For the records below, say how many lines contain the string "двигателя". Give no other text.

# Data shown
· · · ·

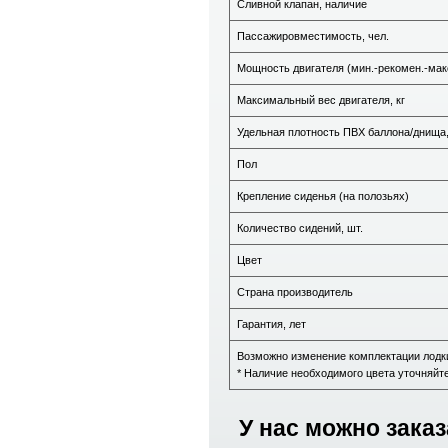
Сливной клапан, наличие
Пассажировместимость, чел.
Мощность двигателя (мин.-рекомен.-макс.
Максимальный вес двигателя, кг
Удельная плотность ПВХ баллона/днища,
Пол
Крепление сиденья (на полозьях)
Количество сидений, шт.
Цвет
Страна производитель
Гарантия, лет
Возможно изменение комплектации лодки
* Наличие необходимого цвета уточняйт
У нас можно заказ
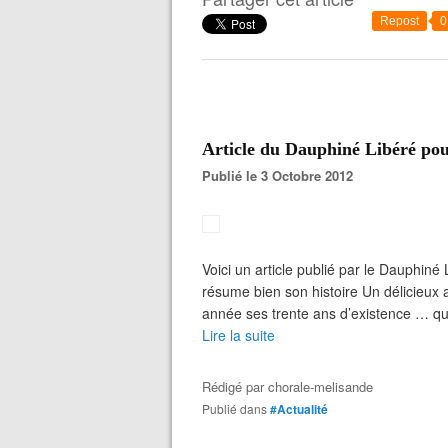
Repost
0
Article du Dauphiné Libéré po
Publié le 3 Octobre 2012
Voici un article publié par le Dauphiné 
résume bien son histoire Un délicieux
année ses trente ans d’existence … quel
Lire la suite
Rédigé par
chorale-melisande
Publié dans
#Actualité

· · · ·

# Answer to the problem
2